**Problem to work on:**
All of the records should be reproduced word for word, but no images may appear in the copy.

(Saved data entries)
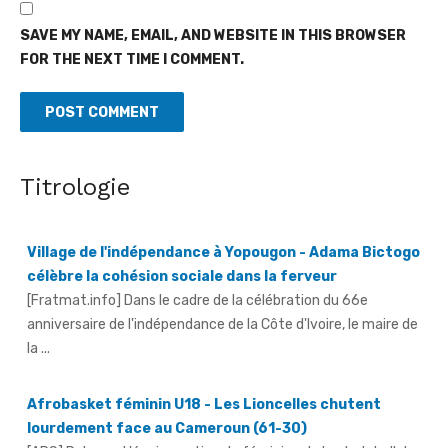
SAVE MY NAME, EMAIL, AND WEBSITE IN THIS BROWSER
FOR THE NEXT TIME I COMMENT.
Titrologie
Village de l'indépendance à Yopougon - Adama Bictogo
célèbre la cohésion sociale dans la ferveur
[Fratmat.info] Dans le cadre de la célébration du 66e
anniversaire de l'indépendance de la Côte d'Ivoire, le maire de
la ...
Afrobasket féminin U18 - Les Lioncelles chutent
lourdement face au Cameroun (61-30)
[APS] Dakar -- L'équipe nationale féminine de basket-ball du
Sénégal des moins de 18 ans s'est lourdement inclinée,
mercredi, face ...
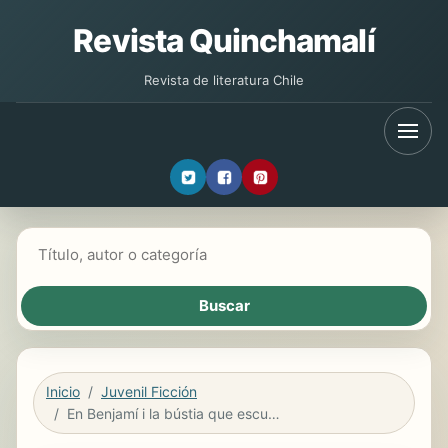
Revista Quinchamalí
Revista de literatura Chile
Buscar libros
Inicio
Juvenil Ficción
En Benjamí i la bústia que escupia cartes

**Solution to the exercise:**
SAVE MY NAME, EMAIL, AND WEBSITE IN THIS BROWSER
FOR THE NEXT TIME I COMMENT.
Titrologie
Village de l'indépendance à Yopougon - Adama Bictogo
célèbre la cohésion sociale dans la ferveur
[Fratmat.info] Dans le cadre de la célébration du 66e
anniversaire de l'indépendance de la Côte d'Ivoire, le maire de
la ...
Afrobasket féminin U18 - Les Lioncelles chutent
lourdement face au Cameroun (61-30)
[APS] Dakar -- L'équipe nationale féminine de basket-ball du
Sénégal des moins de 18 ans s'est lourdement inclinée,
mercredi, face ...
Revista Quinchamalí
Revista de literatura Chile
Buscar libros
Inicio
Juvenil Ficción
En Benjamí i la bústia que escupia cartes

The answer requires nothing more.